12 Aug 2013
I’m in Santa Barbara, CA at the MESA Summer School. I’m a
TA working with Frank Timmes. You can take a look at the
materials from our session on massive stars.
I also gave presentations on
and provided occasionally useful tech support.
06 Feb 2013
Here’s an announcement I just posted to mesa-users.
I’d accumulated a few things to make my life easier when editing MESA
inlists with emacs. I got around to tidying them up, bundling it all
together, and adding a little documentation. It’s no masterwork, but
I thought others might find it useful, so I figured I’d share it.
You can watch a screencast on YouTube.
Basically, it just makes using some existing emacs features easier,
like jumping to/from MESA documentation with tags,
commenting/uncommenting regions and toggling boolean values.

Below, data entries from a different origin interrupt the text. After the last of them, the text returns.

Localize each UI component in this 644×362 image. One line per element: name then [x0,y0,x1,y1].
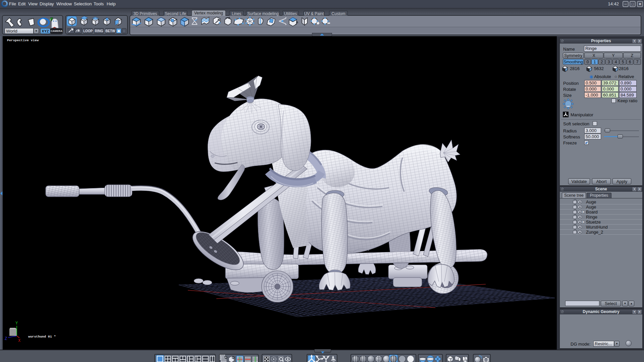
svg-text:Y: Y [15,321,18,326]
svg-text:X: X [18,339,20,343]
svg-text:Z: Z [5,337,7,341]
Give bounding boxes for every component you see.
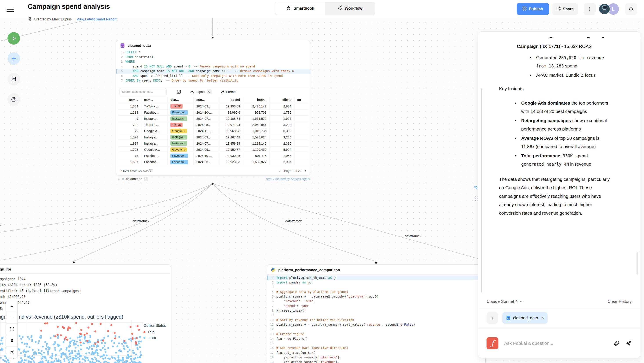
add-context-button[interactable]: + [486,312,498,324]
bell-icon [628,6,634,12]
scatter-input-handle[interactable] [73,261,75,263]
legend-item-false[interactable]: False [144,336,166,340]
expand-icon [177,90,181,94]
paperclip-icon [614,340,620,346]
python-icon [270,267,276,272]
svg-text:SQL: SQL [507,318,510,319]
context-chip-cleaned-data[interactable]: SQL cleaned_data × [502,312,548,324]
panel-scrollbar[interactable] [636,252,638,274]
table-cell: Faceboo... [141,153,168,159]
share-button[interactable]: Share [552,3,578,15]
table-cell: Faceboo... [141,159,168,165]
expand-table-button[interactable] [177,90,181,94]
key-insights-label: Key Insights: [499,85,613,93]
column-header[interactable]: spend [220,97,243,103]
tab-smartbook[interactable]: Smartbook [275,2,325,15]
table-cell: 2024-05... [194,122,220,128]
next-page-button[interactable]: › [305,169,306,173]
code-line: 16# Add revenue bars (positive direction… [267,346,486,350]
legend-item-true[interactable]: True [144,330,166,334]
remove-context-button[interactable]: × [541,315,544,320]
table-cell: 1,219,145 [243,140,270,146]
sql-database-icon: SQL [120,43,125,48]
node-cleaned-data[interactable]: SQL cleaned_data 1SELECT *2FROM datafram… [116,40,310,176]
platform-badge: Instagra... [170,135,187,140]
run-workflow-button[interactable] [8,32,20,45]
node-input-handle[interactable] [212,37,214,39]
lock-canvas-button[interactable] [6,335,17,346]
atom-icon [286,5,291,12]
table-cell: 19,968.93 [220,128,243,134]
search-columns-input[interactable] [119,88,167,95]
table-cell: 9 [118,116,141,122]
node-title: cleaned_data [128,44,151,48]
model-selector[interactable]: Claude Sonnet 4 [486,299,522,304]
fit-view-icon [10,327,14,331]
record-count-label: In total 1,944 records [120,169,149,173]
notifications-button[interactable] [625,3,637,15]
attach-file-button[interactable] [614,340,620,346]
node-output-handle[interactable] [212,183,214,185]
table-cell: Google A... [141,147,168,153]
platform-badge: Faceboo... [170,110,188,115]
add-node-button[interactable] [8,52,20,65]
edge-label-dataframe2: dataframe2 [404,234,422,238]
data-sources-button[interactable] [8,73,20,86]
zoom-in-button[interactable]: + [6,301,17,312]
python-code-editor[interactable]: 1import plotly.graph_objects as go2impor… [267,275,486,363]
publish-button[interactable]: Publish [516,3,549,15]
zoom-out-button[interactable]: − [6,312,17,324]
hamburger-menu-icon[interactable] [6,7,14,12]
code-line: 17fig.add_trace(go.Bar( [267,350,486,355]
node-header[interactable]: SQL cleaned_data [116,40,310,50]
node-campaign-roi[interactable]: gn_roi mpaigns: 1944ith ≥$10k spend: 102… [0,264,171,363]
avatar-user-photo[interactable] [599,3,610,15]
code-line: 14fig = go.Figure() [267,336,486,341]
platform-badge-cell: TikTok [168,103,194,109]
unpin-panel-icon[interactable] [474,185,478,191]
workflow-canvas[interactable]: dataframe2 dataframe2 dataframe2 datafra… [0,0,644,363]
column-header[interactable]: clicks [270,97,294,103]
fit-view-button[interactable] [6,324,17,335]
table-cell: 1,199,439 [243,147,270,153]
ask-question-input[interactable] [504,340,608,346]
bullet-item: Total performance: 330K spend generated … [521,152,613,169]
column-header[interactable]: ctr [294,97,308,103]
more-options-button[interactable] [584,3,596,15]
svg-text:SQL: SQL [121,45,124,47]
auto-layout-button[interactable] [6,346,17,358]
drag-handle[interactable] [144,177,148,181]
node-header[interactable]: gn_roi [0,265,171,273]
table-cell: 3,208 [270,122,294,128]
table-toolbar: Export Format [116,87,310,97]
column-header[interactable]: plat... [168,97,194,103]
column-header[interactable]: cam... [118,97,141,103]
edge-label-dataframe2: dataframe2 [132,219,151,223]
platform-badge: Instagra... [170,117,187,121]
code-line: 19 x=platform_summary['revenue'], [267,360,486,363]
sql-code-editor[interactable]: 1SELECT *2FROM dataframe13WHERE4 spend I… [116,50,310,83]
node-platform-performance-comparison[interactable]: platform_performance_comparison 1import … [267,264,486,363]
table-cell: 1,984 [118,140,141,146]
format-button[interactable]: Format [221,90,236,94]
column-header[interactable]: cam... [141,97,168,103]
send-button[interactable] [625,340,632,346]
table-cell [294,128,308,134]
clear-history-button[interactable]: Clear History [608,299,632,304]
view-latest-smart-report-link[interactable]: View Latest Smart Report [77,17,117,21]
table-cell [294,140,308,146]
assistant-message-area[interactable]: Campaign (ID: 1771) - 15.63x ROAS Genera… [478,32,640,295]
help-button[interactable] [8,93,20,106]
code-line: 3WHERE [116,59,310,64]
export-button[interactable]: Export [190,89,212,94]
panel-drag-handle[interactable] [475,196,478,201]
prev-page-button[interactable]: ‹ [279,169,280,173]
table-cell: 2024-11-... [194,128,220,134]
python-input-handle[interactable] [375,262,377,264]
node-header[interactable]: platform_performance_comparison [267,265,486,274]
page-indicator: Page 1 of 20 [284,169,301,172]
export-options-button[interactable] [207,89,212,94]
tab-workflow[interactable]: Workflow [325,2,375,15]
column-header[interactable]: star... [194,97,220,103]
column-header[interactable]: impr... [243,97,270,103]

The code is posted on GitHub.
01 Nov 2012
Monthly Notices of the Royal Astronomical Society, Volume 427, Issue 1, pp. 190-203
Josiah Schwab, Ken J. Shen, Eliot Quataert, Marius Dan, Stephan Rosswog
The merger of two white dwarfs (WDs) creates a differentially rotating remnant which is unstable to magnetohydrodynamic instabilities. These instabilities can lead to viscous evolution on a time-scale short compared to the thermal evolution of the remnant. We present multi-dimensional hydrodynamic simulations of the evolution of WD merger remnants under the action of an $\alpha$-viscosity. We initialize our calculations using the output of eight WD merger simulations from Dan et al. (2011), which span a range of mass ratios and total masses. We generically find that the merger remnants evolve towards spherical states on time-scales of hours, even though a significant fraction of the mass is initially rotationally supported. The viscous evolution unbinds only a very small amount of mass $(< 10^{-5} M_\odot)$. Viscous heating causes some of the systems we study with He WD secondaries to reach conditions of nearly dynamical burning. It is thus possible that the post-merger viscous phase triggers detonation of the He envelope in some WD mergers, potentially producing a Type Ia supernova via a double detonation scenario. Our calculations provide the proper initial conditions for studying the long-term thermal evolution of WD merger remnants. This is important for understanding WD mergers as progenitors of Type Ia supernovae, neutron stars, R Coronae Borealis stars and other phenomena.
10 Sep 2012
I’m in Garching bei München, Germany presenting a poster entitled
The Viscous Evolution of White Dwarf Merger Remnants.
30 Jul 2012
I’m in Santa Barbara, CA at KITP presenting a poster entitled
The Viscous Evolution of White Dwarf Merger Remnants.